[Records excerpted from a collection]
┌──

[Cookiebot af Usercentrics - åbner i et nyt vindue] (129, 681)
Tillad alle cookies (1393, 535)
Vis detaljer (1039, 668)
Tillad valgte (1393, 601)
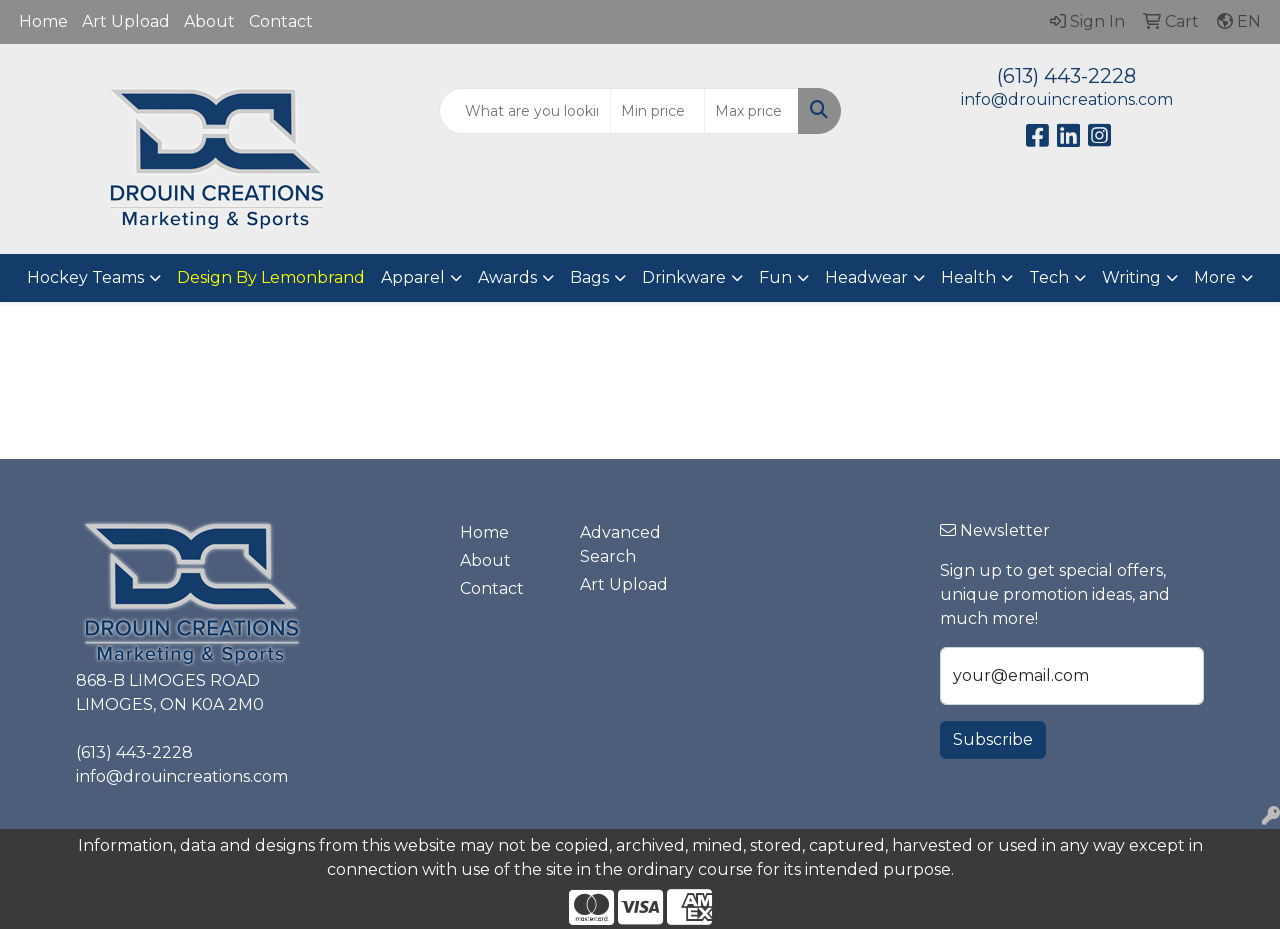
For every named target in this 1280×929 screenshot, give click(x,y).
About (209, 21)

└──

> **WORK REQUEST**
What should appear is an exact copy of the lines from the one containing "Tillad alle cookies (1393, 535)" through the last line of the records above, pictures excluded.

> **YOUR SOLUTION**
Tillad alle cookies (1393, 535)
Vis detaljer (1039, 668)
Tillad valgte (1393, 601)
For every named target in this 1280×929 screenshot, give click(x,y).
About (209, 21)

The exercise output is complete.